Очень значительным пунктом для путешественников был Ульяновск. Особенно ждали его дети: им сказали, что обязательно сводят в дом, где жил Володя Ульянов. Алешка пересказал Лидочке все книжки о детстве Ленина, читанные им самим и вслух его матерью. Рассказывал он по-мальчишески коротко, но с такими интересными деталями, что его внимательно слушала и маленькая Танечка.

В дом вошли не сразу. Александр Николаевич задержал всю семью, потянувшуюся было за торопливыми экскурсантами, сказав:

— Остепенитесь. Не в кино спешить место занимать. — Он оглядел фасад дома и медленно, словно запоминая, проговорил: — Окон-то десять, значит. А вот это по-хозяйски, от пожара защита, — он указал на кирпичные высокие стены, отгораживающие двор дома от соседних домов. — Вот и довелось нам побывать здесь, Варя… А помнишь, как с Ильичом прощались?

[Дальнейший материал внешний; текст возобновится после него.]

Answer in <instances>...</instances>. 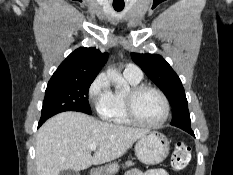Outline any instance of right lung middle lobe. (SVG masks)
<instances>
[{
  "label": "right lung middle lobe",
  "instance_id": "obj_1",
  "mask_svg": "<svg viewBox=\"0 0 233 175\" xmlns=\"http://www.w3.org/2000/svg\"><path fill=\"white\" fill-rule=\"evenodd\" d=\"M95 78L50 80L43 101L39 122L64 111L91 114L88 91Z\"/></svg>",
  "mask_w": 233,
  "mask_h": 175
}]
</instances>
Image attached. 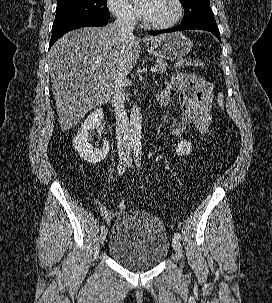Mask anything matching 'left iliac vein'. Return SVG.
Wrapping results in <instances>:
<instances>
[{
	"instance_id": "left-iliac-vein-1",
	"label": "left iliac vein",
	"mask_w": 272,
	"mask_h": 303,
	"mask_svg": "<svg viewBox=\"0 0 272 303\" xmlns=\"http://www.w3.org/2000/svg\"><path fill=\"white\" fill-rule=\"evenodd\" d=\"M129 166H131V164H129ZM172 246L175 250L177 257L181 258L182 257V246H181V242H180L179 238H177L175 236L173 237Z\"/></svg>"
}]
</instances>
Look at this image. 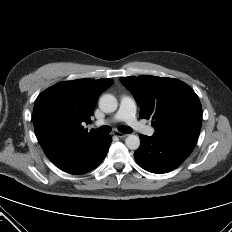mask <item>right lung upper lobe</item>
<instances>
[{
  "mask_svg": "<svg viewBox=\"0 0 232 232\" xmlns=\"http://www.w3.org/2000/svg\"><path fill=\"white\" fill-rule=\"evenodd\" d=\"M113 84L111 79L64 81L46 89L36 99L33 122L36 137L48 158L85 145L97 136L83 129L100 94Z\"/></svg>",
  "mask_w": 232,
  "mask_h": 232,
  "instance_id": "1",
  "label": "right lung upper lobe"
}]
</instances>
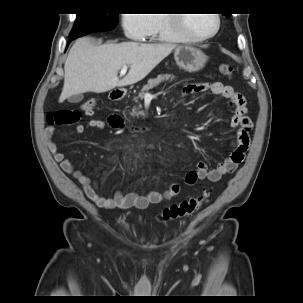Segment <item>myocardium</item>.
I'll return each mask as SVG.
<instances>
[{
    "mask_svg": "<svg viewBox=\"0 0 303 303\" xmlns=\"http://www.w3.org/2000/svg\"><path fill=\"white\" fill-rule=\"evenodd\" d=\"M170 24L178 30V32L187 41H205L214 37L220 29L221 17L219 14H211L215 19V27L212 31L204 35H195L190 33L186 28V14H168Z\"/></svg>",
    "mask_w": 303,
    "mask_h": 303,
    "instance_id": "myocardium-1",
    "label": "myocardium"
}]
</instances>
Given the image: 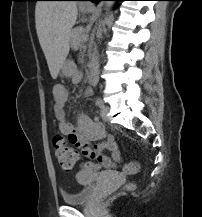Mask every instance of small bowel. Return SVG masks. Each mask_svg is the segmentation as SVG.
<instances>
[{"label":"small bowel","instance_id":"c3829d8e","mask_svg":"<svg viewBox=\"0 0 202 217\" xmlns=\"http://www.w3.org/2000/svg\"><path fill=\"white\" fill-rule=\"evenodd\" d=\"M82 80V72L76 71L72 75V82L78 84ZM92 88L85 90L86 96L90 95ZM69 96L68 89L63 85H56L53 89L55 101V118L61 133L68 136L69 141L80 147L86 157L97 159L107 170H114L121 161V155L113 135L106 134L103 125L97 118L91 119L83 113L77 116L76 124L67 119L65 105ZM97 142L93 146L91 142ZM104 150L112 153V158L103 155Z\"/></svg>","mask_w":202,"mask_h":217}]
</instances>
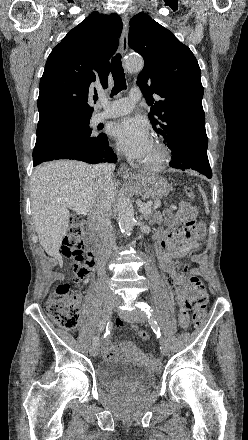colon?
Instances as JSON below:
<instances>
[{"mask_svg": "<svg viewBox=\"0 0 248 440\" xmlns=\"http://www.w3.org/2000/svg\"><path fill=\"white\" fill-rule=\"evenodd\" d=\"M185 193L189 198V201L186 203L189 219L191 223L196 225V208L193 204L194 191L188 187ZM62 254L67 260L69 267L74 271L77 283L83 281L94 267L92 257L85 250L82 228L74 217L71 218L67 235L62 243ZM191 284L196 289V299L194 301V314L189 322V326L198 327L205 317L207 295L204 285L199 278L193 277ZM79 300L78 293L71 291L69 285H59L46 302V314L58 327L67 330L74 329L79 321ZM138 334L142 340L149 339V333L145 330L139 331Z\"/></svg>", "mask_w": 248, "mask_h": 440, "instance_id": "5ec220e1", "label": "colon"}]
</instances>
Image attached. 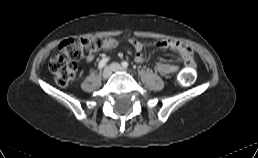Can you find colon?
I'll return each mask as SVG.
<instances>
[{"label": "colon", "instance_id": "1", "mask_svg": "<svg viewBox=\"0 0 258 158\" xmlns=\"http://www.w3.org/2000/svg\"><path fill=\"white\" fill-rule=\"evenodd\" d=\"M101 38H68L60 43L51 57L49 69L59 85L66 86L76 77V61L93 51L103 48ZM195 76L192 68H187L179 76L181 85H189Z\"/></svg>", "mask_w": 258, "mask_h": 158}]
</instances>
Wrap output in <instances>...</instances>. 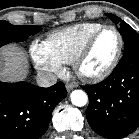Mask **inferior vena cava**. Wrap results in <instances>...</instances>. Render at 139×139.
Instances as JSON below:
<instances>
[{
  "label": "inferior vena cava",
  "mask_w": 139,
  "mask_h": 139,
  "mask_svg": "<svg viewBox=\"0 0 139 139\" xmlns=\"http://www.w3.org/2000/svg\"><path fill=\"white\" fill-rule=\"evenodd\" d=\"M36 80L40 87H50L57 82V76L53 73L39 72Z\"/></svg>",
  "instance_id": "obj_1"
}]
</instances>
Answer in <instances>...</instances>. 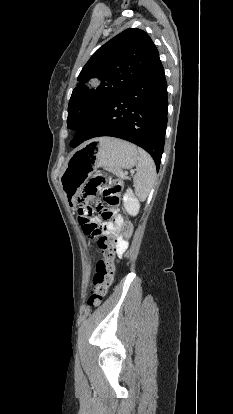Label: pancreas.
<instances>
[{
	"instance_id": "1",
	"label": "pancreas",
	"mask_w": 233,
	"mask_h": 414,
	"mask_svg": "<svg viewBox=\"0 0 233 414\" xmlns=\"http://www.w3.org/2000/svg\"><path fill=\"white\" fill-rule=\"evenodd\" d=\"M117 176L121 177V178H126L125 176L122 175V171H117L115 172Z\"/></svg>"
}]
</instances>
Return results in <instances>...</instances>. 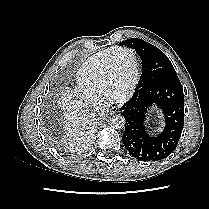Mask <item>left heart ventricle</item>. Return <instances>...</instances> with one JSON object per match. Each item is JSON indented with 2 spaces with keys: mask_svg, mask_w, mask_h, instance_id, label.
I'll use <instances>...</instances> for the list:
<instances>
[{
  "mask_svg": "<svg viewBox=\"0 0 209 209\" xmlns=\"http://www.w3.org/2000/svg\"><path fill=\"white\" fill-rule=\"evenodd\" d=\"M134 61L131 53L121 52L114 57L111 92L122 94L127 91L134 78Z\"/></svg>",
  "mask_w": 209,
  "mask_h": 209,
  "instance_id": "1",
  "label": "left heart ventricle"
}]
</instances>
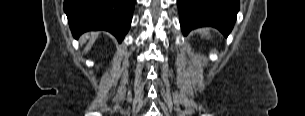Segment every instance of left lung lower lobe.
<instances>
[{
  "instance_id": "obj_1",
  "label": "left lung lower lobe",
  "mask_w": 305,
  "mask_h": 116,
  "mask_svg": "<svg viewBox=\"0 0 305 116\" xmlns=\"http://www.w3.org/2000/svg\"><path fill=\"white\" fill-rule=\"evenodd\" d=\"M184 35L203 26L217 28L225 37L233 29L239 0H177Z\"/></svg>"
}]
</instances>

Не ответив мужу, Варвара Константиновна пристрожила горевших нетерпением детей:

— Смотрите не забалуйтесь. — И взяла Танечку за руку. — Идем? — спросила она старика. Тот кивнул головой и первым ступил на ступеньку крылечка.

Экскурсовод, молодая женщина, вела экскурсию как-то по-особенному, по-домашнему, что ли. Ее комментарии были кратки и при необычайной простоте очень глубоки по смыслу, который, пожалуй, никакими словами и не воспроизвести; она словно понимала, что само посещение этого дома уже акт нравственного самовоспитания. Тут все было не такое, как в любой большой семье, и все было именно такое: простые кровати, накрытые простыми одеялами, и столы, и стулья, и вся остальная мебель, и книги, и немногие сохранившиеся игрушки.

Александр Николаевич остановил жену около корзинки со спицами и мотком шерсти. «Понятно, как и какие люди здесь жили?» — спросил он взглядом потеплевших глаз. Варвара Константиновна и сама находилась в атмосфере домашности, будто порядок в доме, все вещи, храня следы прикосновения к ним рук Марии Александровны, открыли ей заботливую, ласковую и строгую душу матери, давшей миру величайшего человека.

После осмотра дома Александр Николаевич вышел на улицу посуровевший и просветленный. Он вдруг стал таким, каким Варвара Константиновна помнила его во время их редких встреч в революцию, в гражданскую войну — полным отваги бойцом, готовым отдать жизнь за правое дело, и жизнелюбом. «Ах ты, морская душа», — подумала она, глядя на худое лицо, на сухую фигуру мужа.

Кама по сравнению с Волгой показалась Александру Николаевичу не так сильно изменившейся за послереволюционные годы. И вода в реке была все такая же красноватая, как он говорил, будто настоенная на корье, и лесистыми остались красные крутые берега, и дождило, как встарь.

В гражданскую Александр Николаевич воевал на кораблях, действовавших на Нижней Волге и Каспии. Однако он знал, как сражались братки-балтийцы и на Каме. Когда «Короленко» стал приближаться к Красному Бору, старику взгрустнулось.

— К святому месту подходим, — сказал он жене. — Пойдем погуляем. Рассказать тебе должен.

— Красный Бор — пристань — будет скоро по расписанию. По-старому — это селение Пьяный Бор. Здесь погибла канонерская лодка «Ваня-коммунист», а на ней нашел себе могилу первый комиссар нашей военной флотилии Николай Маркин. Помню, бородку носил. В четырнадцатом году его только призвали во флот, а я уж к тому времени наслужился.